[Opening PROVIDED DATA section]
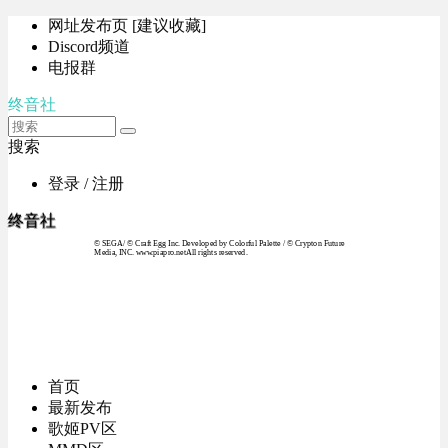
网址发布页 [建议收藏]
Discord频道
电报群
终音社
搜索
登录 / 注册
终音社
© SEGA / © Craft Egg Inc. Developed by Colorful Palette / © Crypton Future
Media, INC. www.piapro.netAll rights reserved.
首页
最新发布
歌姬PV区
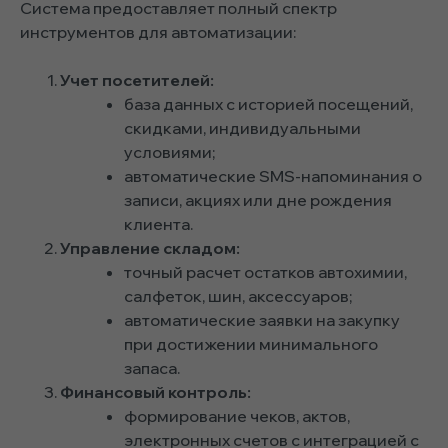
Система предоставляет полный спектр
инструментов для автоматизации:
Учет посетителей:
база данных с историей посещений,
скидками, индивидуальными
условиями;
автоматические SMS-напоминания о
записи, акциях или дне рождения
клиента.
Управление складом:
точный расчет остатков автохимии,
салфеток, шин, аксессуаров;
автоматические заявки на закупку
при достижении минимального
запаса.
Финансовый контроль:
формирование чеков, актов,
электронных счетов с интеграцией с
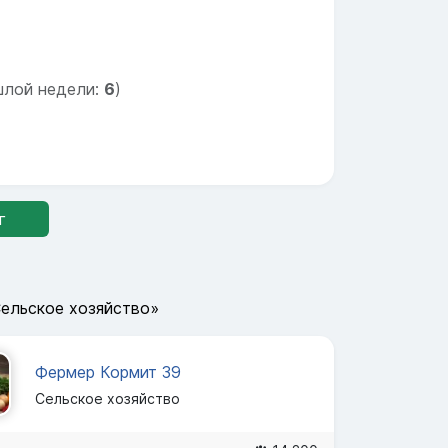
шлой недели:
6
)
г
Сельское хозяйство»
Фермер Кормит 39
Сельское хозяйство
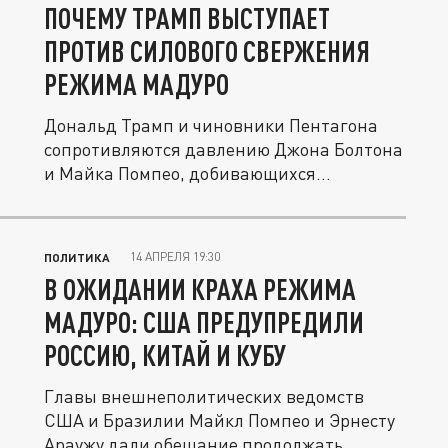
ПОЧЕМУ ТРАМП ВЫСТУПАЕТ
ПРОТИВ СИЛОВОГО СВЕРЖЕНИЯ
РЕЖИМА МАДУРО
Дональд Трамп и чиновники Пентагона
сопротивляются давлению Джона Болтона
и Майка Помпео, добивающихся...
14 АПРЕЛЯ 19:30
ПОЛИТИКА
В ОЖИДАНИИ КРАХА РЕЖИМА
МАДУРО: США ПРЕДУПРЕДИЛИ
РОССИЮ, КИТАЙ И КУБУ
Главы внешнеполитических ведомств
США и Бразилии Майкл Помпео и Эрнесту
Араужу дали обещание продолжать...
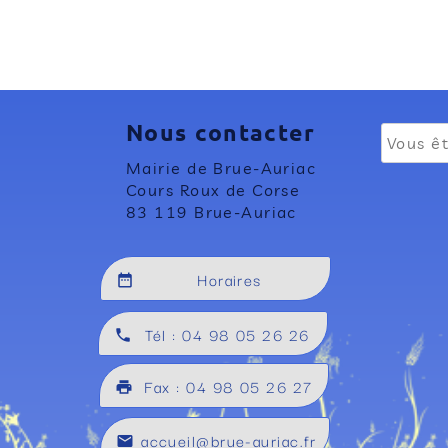
Nous contacter
Mairie de Brue-Auriac
Cours Roux de Corse
83 119 Brue-Auriac
Horaires
date_range
Tél : 04 98 05 26 26
local_phone
Fax : 04 98 05 26 27
local_printshop
accueil@brue-auriac.fr
mail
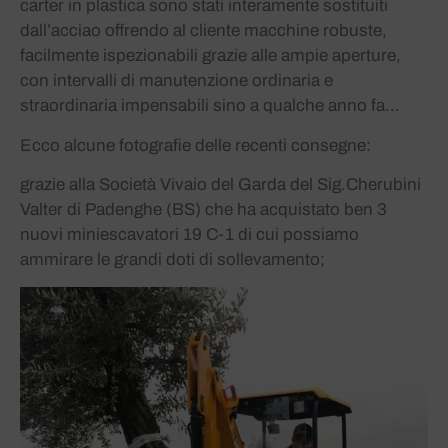
carter in plastica sono stati interamente sostituiti
dall’acciao offrendo al cliente macchine robuste,
facilmente ispezionabili grazie alle ampie aperture,
con intervalli di manutenzione ordinaria e
straordinaria impensabili sino a qualche anno fa…
Ecco alcune fotografie delle recenti consegne:
grazie alla Società Vivaio del Garda del Sig.Cherubini
Valter di Padenghe (BS) che ha acquistato ben 3
nuovi miniescavatori 19 C-1 di cui possiamo
ammirare le grandi doti di sollevamento;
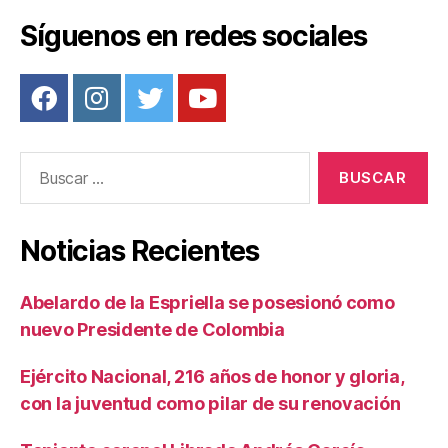
Síguenos en redes sociales
Buscar:
Noticias Recientes
Abelardo de la Espriella se posesionó como
nuevo Presidente de Colombia
Ejército Nacional, 216 años de honor y gloria,
con la juventud como pilar de su renovación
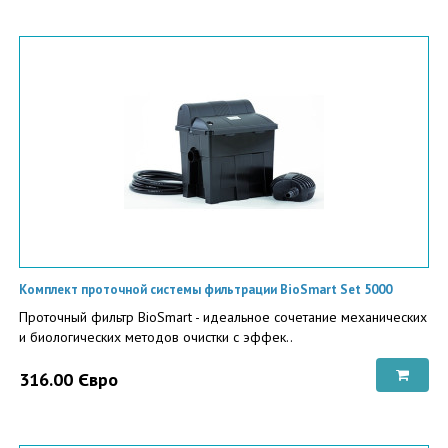
Комплект проточной системы фильтрации BioSmart Set 5000
Проточный фильтр BioSmart - идеальное сочетание механических
и биологических методов очистки с эффек..
316.00 Євро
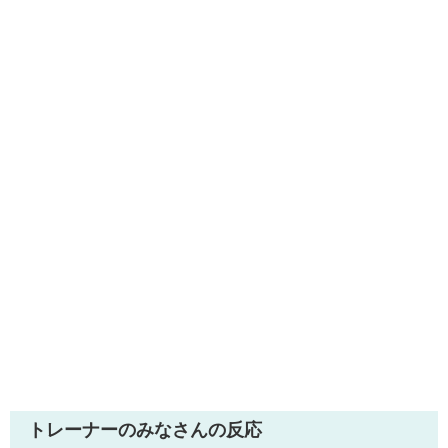
トレーナーのみなさんの反応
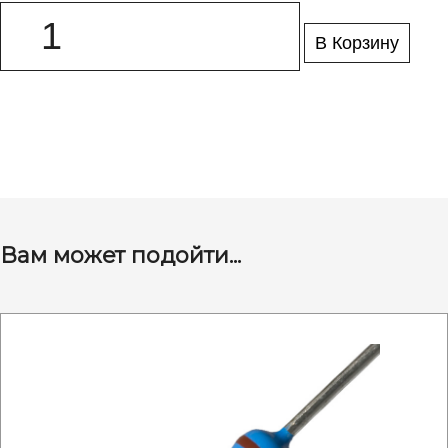
В Корзину
Вам может подойти...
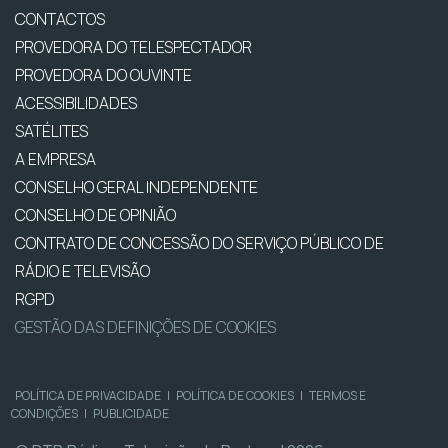
CONTACTOS
PROVEDORA DO TELESPECTADOR
PROVEDORA DO OUVINTE
ACESSIBILIDADES
SATÉLITES
A EMPRESA
CONSELHO GERAL INDEPENDENTE
CONSELHO DE OPINIÃO
CONTRATO DE CONCESSÃO DO SERVIÇO PÚBLICO DE
RÁDIO E TELEVISÃO
RGPD
GESTÃO DAS DEFINIÇÕES DE COOKIES
POLÍTICA DE PRIVACIDADE
|
POLÍTICA DE COOKIES
|
TERMOS E
CONDIÇÕES
|
PUBLICIDADE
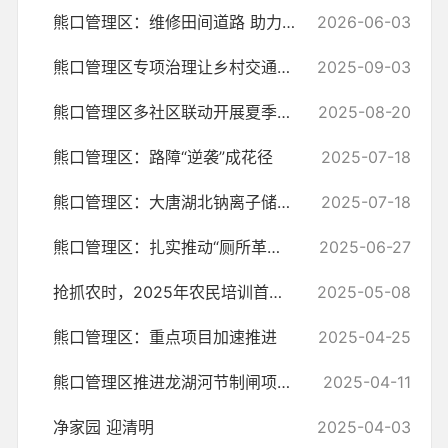
熊口管理区：维修田间道路 助力农业生产
2026-06-03
熊口管理区专项治理让乡村交通更顺畅
2025-09-03
熊口管理区多社区联动开展夏季灭蚊行动
2025-08-20
熊口管理区：路障“逆袭”成花径
2025-07-18
熊口管理区：大唐湖北钠离子储能电站项目 顺利通过验收
2025-07-18
熊口管理区：扎实推动“厕所革命” 刷新乡村新颜值
2025-06-27
抢抓农时，2025年农民培训首次开班
2025-05-08
熊口管理区：重点项目加速推进
2025-04-25
熊口管理区推进龙湖河节制闸项目——助力民生与春耕
2025-04-11
净家园 迎清明
2025-04-03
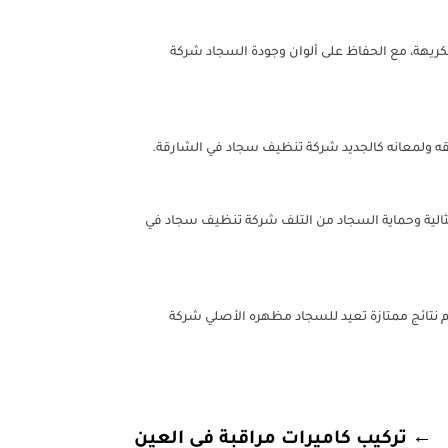
كريهة، مع الحفاظ على ألوان وجودة السجاد شركة
نقه ولمعانه كالجديد شركة تنظيف سجاد في الشارقة.
الية وحماية السجاد من التلف شركة تنظيف سجاد في
 نتائج ممتازة تعيد للسجاد مظهره الأصلي شركة
←
تركيب كاميرات مراقبة في العين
[Closing PROVIDED DATA section]
● TASK GOAL: Copy the material above in full and exactly, skipping pictures.

● RESULT OF THE TASK:
网址发布页 [建议收藏]
Discord频道
电报群
终音社
搜索
登录 / 注册
终音社
© SEGA / © Craft Egg Inc. Developed by Colorful Palette / © Crypton Future
Media, INC. www.piapro.netAll rights reserved.
首页
最新发布
歌姬PV区
Система предоставляет полный спектр
инструментов для автоматизации:
Учет посетителей:
база данных с историей посещений,
скидками, индивидуальными
условиями;
автоматические SMS-напоминания о
записи, акциях или дне рождения
клиента.
Управление складом:
точный расчет остатков автохимии,
салфеток, шин, аксессуаров;
автоматические заявки на закупку
при достижении минимального
запаса.
Финансовый контроль:
формирование чеков, актов,
электронных счетов с интеграцией с
шлой недели:
6
)
г
Сельское хозяйство»
Фермер Кормит 39
Сельское хозяйство
ПОЧЕМУ ТРАМП ВЫСТУПАЕТ
ПРОТИВ СИЛОВОГО СВЕРЖЕНИЯ
РЕЖИМА МАДУРО
Дональд Трамп и чиновники Пентагона
сопротивляются давлению Джона Болтона
и Майка Помпео, добивающихся...
14 АПРЕЛЯ 19:30
ПОЛИТИКА
В ОЖИДАНИИ КРАХА РЕЖИМА
МАДУРО: США ПРЕДУПРЕДИЛИ
РОССИЮ, КИТАЙ И КУБУ
Главы внешнеполитических ведомств
США и Бразилии Майкл Помпео и Эрнесту
Араужу дали обещание продолжать...
Nous contacter
Mairie de Brue-Auriac
Cours Roux de Corse
83 119 Brue-Auriac
Horaires
date_range
Tél : 04 98 05 26 26
local_phone
Fax : 04 98 05 26 27
local_printshop
accueil@brue-auriac.fr
mail
carter in plastica sono stati interamente sostituiti
dall’acciao offrendo al cliente macchine robuste,
facilmente ispezionabili grazie alle ampie aperture,
con intervalli di manutenzione ordinaria e
straordinaria impensabili sino a qualche anno fa…
Ecco alcune fotografie delle recenti consegne:
grazie alla Società Vivaio del Garda del Sig.Cherubini
Valter di Padenghe (BS) che ha acquistato ben 3
nuovi miniescavatori 19 C-1 di cui possiamo
ammirare le grandi doti di sollevamento;
Síguenos en redes sociales
Buscar:
Noticias Recientes
Abelardo de la Espriella se posesionó como
nuevo Presidente de Colombia
Ejército Nacional, 216 años de honor y gloria,
con la juventud como pilar de su renovación
Комплект проточной системы фильтрации BioSmart Set 5000
Проточный фильтр BioSmart - идеальное сочетание механических
и биологических методов очистки с эффек..
316.00 Євро
トレーナーのみなさんの反応
В Корзину
Вам может подойти...
CONTACTOS
PROVEDORA DO TELESPECTADOR
PROVEDORA DO OUVINTE
ACESSIBILIDADES
SATÉLITES
A EMPRESA
CONSELHO GERAL INDEPENDENTE
CONSELHO DE OPINIÃO
CONTRATO DE CONCESSÃO DO SERVIÇO PÚBLICO DE
RÁDIO E TELEVISÃO
RGPD
GESTÃO DAS DEFINIÇÕES DE COOKIES
POLÍTICA DE PRIVACIDADE
|
POLÍTICA DE COOKIES
|
TERMOS E
CONDIÇÕES
|
PUBLICIDADE
熊口管理区：维修田间道路 助力农业生产
2026-06-03
熊口管理区专项治理让乡村交通更顺畅
2025-09-03
熊口管理区多社区联动开展夏季灭蚊行动
2025-08-20
熊口管理区：路障“逆袭”成花径
2025-07-18
熊口管理区：大唐湖北钠离子储能电站项目 顺利通过验收
2025-07-18
熊口管理区：扎实推动“厕所革命” 刷新乡村新颜值
2025-06-27
抢抓农时，2025年农民培训首次开班
2025-05-08
熊口管理区：重点项目加速推进
2025-04-25
熊口管理区推进龙湖河节制闸项目——助力民生与春耕
2025-04-11
净家园 迎清明
2025-04-03
كريهة، مع الحفاظ على ألوان وجودة السجاد شركة
نقه ولمعانه كالجديد شركة تنظيف سجاد في الشارقة.
الية وحماية السجاد من التلف شركة تنظيف سجاد في
 نتائج ممتازة تعيد للسجاد مظهره الأصلي شركة
←
تركيب كاميرات مراقبة في العين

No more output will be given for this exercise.